Bereits im Jahre 1904 hat das Bundesgericht ferner entschieden, dass das Problem als solches, die Stellung der Aufgabe, nicht patentierbar sei; Gegenstand des Patentes könne nur die Lösung sein (BGE 30 II 344 /45). Ähnlich argumentierte es 1932, als es einem Gerichtsexperten entgegenhielt, patentiert sei weder das Problem noch der beabsichtigte Zweck, sondern geschützt sei bloss das Mittel zur Erreichung des Zwecks, und auch dieses nur, soweit es durch den Patentanspruch gedeckt werde (BGE 58 II 287). Das Bundesgericht hat vereinzelt freilich eingeräumt, dass der Erfindungsgedanke ausnahmsweise schon in der Stellung der Aufgabe erblickt werden könne, sein Schutz dann aber die Angabe der Lösungsmittel erfordere, es sei denn, dass diese als bereits bekannt vorausgesetzt werden dürften; diesfalls sei mit der Aufgabe als solcher auch die technische Lösung gegeben, die dem Fachmann überlassen werden könne (BGE 81 II 296 /97 mit Zitaten). Die herrschende Lehre steht ebenfalls auf dem Boden, dass in seltenen Fällen, wo die Lösung keine Schwierigkeiten bereitet, die erfinderische Leistung schon in der Stellung der Aufgabe liegen und den Schutz rechtfertigen kann; sie warnt aber davor, die Aufgabe getrennt von der Lösung zu betrachten und für sich allein genügen zu lassen, weil dies leicht zu einer Verfälschung des allgemeinen Erfindungsbegriffes führe (BLUM/PEDRAZZINI, Schweiz. Patentrecht III, 2. Aufl. Anm. 20 zu Art. 1 und Anm. 5 zu Art. 51 PatG; TROLLER, Immaterialgüterrecht I, 3. Aufl. S. 153 und 177).
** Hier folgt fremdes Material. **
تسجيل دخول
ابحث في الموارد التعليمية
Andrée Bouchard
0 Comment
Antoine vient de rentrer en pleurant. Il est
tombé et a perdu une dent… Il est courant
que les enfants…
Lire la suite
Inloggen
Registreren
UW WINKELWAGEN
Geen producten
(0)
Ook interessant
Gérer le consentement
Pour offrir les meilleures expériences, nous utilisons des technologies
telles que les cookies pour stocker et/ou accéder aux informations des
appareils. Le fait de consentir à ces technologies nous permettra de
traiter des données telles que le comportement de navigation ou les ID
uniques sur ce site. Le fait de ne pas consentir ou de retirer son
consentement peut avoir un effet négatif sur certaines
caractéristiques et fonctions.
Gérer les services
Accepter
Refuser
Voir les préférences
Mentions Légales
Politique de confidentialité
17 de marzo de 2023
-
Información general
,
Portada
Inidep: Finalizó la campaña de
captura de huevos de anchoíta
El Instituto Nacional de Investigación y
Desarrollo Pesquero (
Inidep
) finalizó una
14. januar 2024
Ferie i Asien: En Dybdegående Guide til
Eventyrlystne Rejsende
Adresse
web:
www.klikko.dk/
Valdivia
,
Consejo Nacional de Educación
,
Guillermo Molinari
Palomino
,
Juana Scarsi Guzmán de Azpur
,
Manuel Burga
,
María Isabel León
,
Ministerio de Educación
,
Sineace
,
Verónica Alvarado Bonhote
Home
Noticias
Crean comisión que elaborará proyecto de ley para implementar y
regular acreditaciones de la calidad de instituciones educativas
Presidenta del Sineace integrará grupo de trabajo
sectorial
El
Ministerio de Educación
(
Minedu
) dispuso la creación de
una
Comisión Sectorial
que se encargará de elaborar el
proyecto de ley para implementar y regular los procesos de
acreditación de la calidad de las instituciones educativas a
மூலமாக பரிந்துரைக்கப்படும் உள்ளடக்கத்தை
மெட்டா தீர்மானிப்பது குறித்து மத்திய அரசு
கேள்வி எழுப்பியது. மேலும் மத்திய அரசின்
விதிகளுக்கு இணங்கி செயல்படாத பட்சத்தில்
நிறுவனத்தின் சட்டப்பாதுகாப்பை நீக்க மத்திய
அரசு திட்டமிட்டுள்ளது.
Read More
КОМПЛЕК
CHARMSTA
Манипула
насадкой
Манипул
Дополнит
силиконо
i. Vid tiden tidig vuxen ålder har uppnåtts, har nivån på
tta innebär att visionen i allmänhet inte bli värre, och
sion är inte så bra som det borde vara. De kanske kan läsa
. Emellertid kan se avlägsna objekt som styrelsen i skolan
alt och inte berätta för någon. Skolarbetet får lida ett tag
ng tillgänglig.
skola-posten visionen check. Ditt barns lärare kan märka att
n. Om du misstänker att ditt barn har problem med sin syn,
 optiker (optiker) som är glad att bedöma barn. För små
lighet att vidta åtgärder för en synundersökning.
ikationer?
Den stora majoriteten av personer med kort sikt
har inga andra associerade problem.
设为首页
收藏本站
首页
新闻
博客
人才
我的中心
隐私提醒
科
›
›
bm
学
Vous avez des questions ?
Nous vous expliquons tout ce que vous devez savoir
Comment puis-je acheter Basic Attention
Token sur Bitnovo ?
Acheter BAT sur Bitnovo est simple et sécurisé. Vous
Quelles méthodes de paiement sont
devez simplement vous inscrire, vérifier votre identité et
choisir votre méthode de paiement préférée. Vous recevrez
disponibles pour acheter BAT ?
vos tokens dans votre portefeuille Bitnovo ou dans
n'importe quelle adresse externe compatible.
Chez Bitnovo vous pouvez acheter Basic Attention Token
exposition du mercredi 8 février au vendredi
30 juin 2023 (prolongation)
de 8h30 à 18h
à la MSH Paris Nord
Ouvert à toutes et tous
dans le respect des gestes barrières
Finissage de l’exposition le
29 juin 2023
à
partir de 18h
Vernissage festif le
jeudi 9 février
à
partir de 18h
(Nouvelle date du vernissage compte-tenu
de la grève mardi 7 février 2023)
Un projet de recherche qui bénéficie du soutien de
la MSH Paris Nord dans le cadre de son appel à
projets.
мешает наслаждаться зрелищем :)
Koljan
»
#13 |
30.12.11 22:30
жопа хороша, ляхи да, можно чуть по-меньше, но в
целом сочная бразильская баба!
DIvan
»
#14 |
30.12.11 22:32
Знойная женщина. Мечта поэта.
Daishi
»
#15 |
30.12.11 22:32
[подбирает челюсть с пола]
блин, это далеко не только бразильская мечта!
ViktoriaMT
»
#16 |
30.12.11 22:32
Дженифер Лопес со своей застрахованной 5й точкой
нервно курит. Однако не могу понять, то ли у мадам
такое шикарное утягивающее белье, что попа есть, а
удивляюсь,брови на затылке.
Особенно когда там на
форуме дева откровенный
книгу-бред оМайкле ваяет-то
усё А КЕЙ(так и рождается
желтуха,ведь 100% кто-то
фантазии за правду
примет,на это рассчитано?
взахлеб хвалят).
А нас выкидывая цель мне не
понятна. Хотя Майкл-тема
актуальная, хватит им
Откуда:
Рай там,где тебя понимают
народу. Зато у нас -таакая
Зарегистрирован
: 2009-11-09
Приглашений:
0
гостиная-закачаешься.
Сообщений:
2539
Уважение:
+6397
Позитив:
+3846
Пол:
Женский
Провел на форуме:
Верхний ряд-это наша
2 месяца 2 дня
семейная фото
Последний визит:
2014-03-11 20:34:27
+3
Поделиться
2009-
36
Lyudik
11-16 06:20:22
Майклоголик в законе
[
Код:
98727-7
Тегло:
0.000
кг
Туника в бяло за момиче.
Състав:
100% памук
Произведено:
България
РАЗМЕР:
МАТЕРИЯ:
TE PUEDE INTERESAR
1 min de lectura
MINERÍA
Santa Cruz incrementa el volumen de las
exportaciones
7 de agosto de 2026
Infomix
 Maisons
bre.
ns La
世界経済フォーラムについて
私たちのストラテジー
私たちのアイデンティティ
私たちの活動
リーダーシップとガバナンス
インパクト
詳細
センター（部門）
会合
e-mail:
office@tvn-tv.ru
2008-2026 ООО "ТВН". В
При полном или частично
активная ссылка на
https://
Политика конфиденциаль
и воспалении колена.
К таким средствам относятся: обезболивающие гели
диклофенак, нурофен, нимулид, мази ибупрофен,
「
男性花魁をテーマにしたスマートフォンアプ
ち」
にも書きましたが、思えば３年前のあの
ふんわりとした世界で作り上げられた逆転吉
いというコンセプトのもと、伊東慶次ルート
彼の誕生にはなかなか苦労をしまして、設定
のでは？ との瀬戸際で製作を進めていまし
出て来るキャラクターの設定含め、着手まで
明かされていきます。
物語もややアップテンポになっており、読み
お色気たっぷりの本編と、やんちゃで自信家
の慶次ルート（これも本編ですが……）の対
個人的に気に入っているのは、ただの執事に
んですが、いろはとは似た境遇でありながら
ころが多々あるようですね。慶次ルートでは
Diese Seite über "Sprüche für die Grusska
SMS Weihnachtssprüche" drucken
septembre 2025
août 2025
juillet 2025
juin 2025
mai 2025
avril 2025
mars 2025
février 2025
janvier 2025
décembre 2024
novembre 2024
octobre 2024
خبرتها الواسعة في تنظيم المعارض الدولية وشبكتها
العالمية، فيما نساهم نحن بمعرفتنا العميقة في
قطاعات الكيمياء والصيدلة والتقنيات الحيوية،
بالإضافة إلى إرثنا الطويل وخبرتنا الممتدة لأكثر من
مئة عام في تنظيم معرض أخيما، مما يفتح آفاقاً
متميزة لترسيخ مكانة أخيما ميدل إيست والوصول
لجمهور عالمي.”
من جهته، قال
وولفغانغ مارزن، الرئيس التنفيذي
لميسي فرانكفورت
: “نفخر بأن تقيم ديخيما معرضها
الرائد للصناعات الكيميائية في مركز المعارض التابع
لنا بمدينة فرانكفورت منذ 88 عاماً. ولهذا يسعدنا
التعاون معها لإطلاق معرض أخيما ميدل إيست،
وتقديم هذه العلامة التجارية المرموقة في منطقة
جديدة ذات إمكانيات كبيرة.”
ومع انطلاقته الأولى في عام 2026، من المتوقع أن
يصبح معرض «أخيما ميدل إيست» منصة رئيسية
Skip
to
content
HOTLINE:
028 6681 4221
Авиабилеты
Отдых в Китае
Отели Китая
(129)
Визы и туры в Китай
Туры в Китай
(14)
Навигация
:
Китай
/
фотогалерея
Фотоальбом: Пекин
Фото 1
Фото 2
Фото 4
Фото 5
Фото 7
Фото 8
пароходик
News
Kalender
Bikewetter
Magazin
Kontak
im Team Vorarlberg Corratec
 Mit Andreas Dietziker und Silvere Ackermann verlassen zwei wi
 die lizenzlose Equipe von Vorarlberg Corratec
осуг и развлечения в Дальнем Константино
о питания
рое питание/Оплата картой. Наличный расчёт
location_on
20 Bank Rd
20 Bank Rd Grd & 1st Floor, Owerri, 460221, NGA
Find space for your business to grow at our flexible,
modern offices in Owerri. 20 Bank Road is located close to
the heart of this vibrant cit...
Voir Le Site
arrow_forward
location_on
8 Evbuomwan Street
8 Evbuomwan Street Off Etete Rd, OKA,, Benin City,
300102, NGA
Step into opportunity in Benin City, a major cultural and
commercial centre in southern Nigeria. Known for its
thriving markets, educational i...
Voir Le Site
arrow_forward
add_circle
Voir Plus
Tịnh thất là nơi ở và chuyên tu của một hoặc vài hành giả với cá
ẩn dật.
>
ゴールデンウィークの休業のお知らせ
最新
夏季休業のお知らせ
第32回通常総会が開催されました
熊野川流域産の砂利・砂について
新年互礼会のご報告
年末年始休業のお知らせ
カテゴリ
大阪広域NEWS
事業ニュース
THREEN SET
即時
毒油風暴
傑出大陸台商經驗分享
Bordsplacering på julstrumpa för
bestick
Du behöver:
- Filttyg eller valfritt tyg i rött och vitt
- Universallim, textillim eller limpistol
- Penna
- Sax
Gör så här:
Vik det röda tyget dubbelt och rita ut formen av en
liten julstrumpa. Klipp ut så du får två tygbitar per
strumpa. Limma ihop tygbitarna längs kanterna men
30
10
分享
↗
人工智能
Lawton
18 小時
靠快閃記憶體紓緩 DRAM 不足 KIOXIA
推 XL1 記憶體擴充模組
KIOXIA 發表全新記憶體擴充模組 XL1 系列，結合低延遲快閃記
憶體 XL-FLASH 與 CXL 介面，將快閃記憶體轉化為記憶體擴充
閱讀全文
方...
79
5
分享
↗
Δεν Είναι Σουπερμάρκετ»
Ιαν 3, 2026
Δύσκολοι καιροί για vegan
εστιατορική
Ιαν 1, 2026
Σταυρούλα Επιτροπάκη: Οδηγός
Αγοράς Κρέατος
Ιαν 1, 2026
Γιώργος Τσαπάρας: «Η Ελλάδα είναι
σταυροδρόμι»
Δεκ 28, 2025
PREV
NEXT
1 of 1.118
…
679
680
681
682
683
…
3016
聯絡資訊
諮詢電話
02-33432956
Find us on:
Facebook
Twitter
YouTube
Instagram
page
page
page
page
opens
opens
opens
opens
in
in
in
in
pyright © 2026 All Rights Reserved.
Aufschlussreich ist die Auseinandersetzung seit einigen Jahren in Deutschland, wo sich namentlich HESSE dagegen gewehrt hat, dass der Aufgabe als solcher, deren blosse Stellung noch keine erfinderische Tätigkeit sei, Patentfähigkeit beigemessen werde; sonst könnten auch triviale Lösungen Erfindungsschutz beanspruchen (GRUR 1981 S. 853 ff.). Der Bundesgerichtshof hat sich sinngemäss dem angeschlossen, indem er seitdem wiederholt festhielt, dass eine Aufgabe keine Erfindung sei; diese könne nur in ihrer Lösung liegen (GRUR 1984 S. 194 f. und 1985 S. 31 f.). Auch SCHMIEDER ist grundsätzlich der Meinung, dass nicht der Aufgabenstellung, sondern nur der Lösung Erfindungsqualität zukomme; eine neue Aufgabenstellung könne jedoch ausnahmsweise, wenn sie sich für den Fachmann nicht als selbstverständlicher Schritt erweise, eine stützende Funktion erlangen und dadurch zur Erfindungshöhe beitragen (GRUR 1984 S. 49 ff.). In ähnlichem
BGE 114 II 82 S. 87
Sinn äussert sich GRAF, der die Aufgabe in ihrem Zusammenhang mit der Lösung berücksichtigt wissen will, wenn die Erfindungshöhe zu beurteilen ist (GRUR 1985 S. 247 f.). Nach BRUCHHAUSEN dagegen erübrigen sich bei richtigem Verständnis des Aufgabenbegriffes solche Vorbehalte. Wenn man nämlich diesen Begriff von allen Elementen der Lösung, wie Lösungsansätzen, Lösungsprinzipien oder Lösungsgrundgedanken freihalte, das Problem sorgfältig von seiner Lösung scheide, sei nicht zu ersehen, dass dann das befreite Problem noch einen Beitrag einschliesse, der für die erfinderische Tätigkeit von Bedeutung sein könnte; die Problematik der "Aufgabenerfindung" erledige sich diesfalls von selbst (Festschrift 25 Jahre Bundespatentgericht, S. 125 ff.).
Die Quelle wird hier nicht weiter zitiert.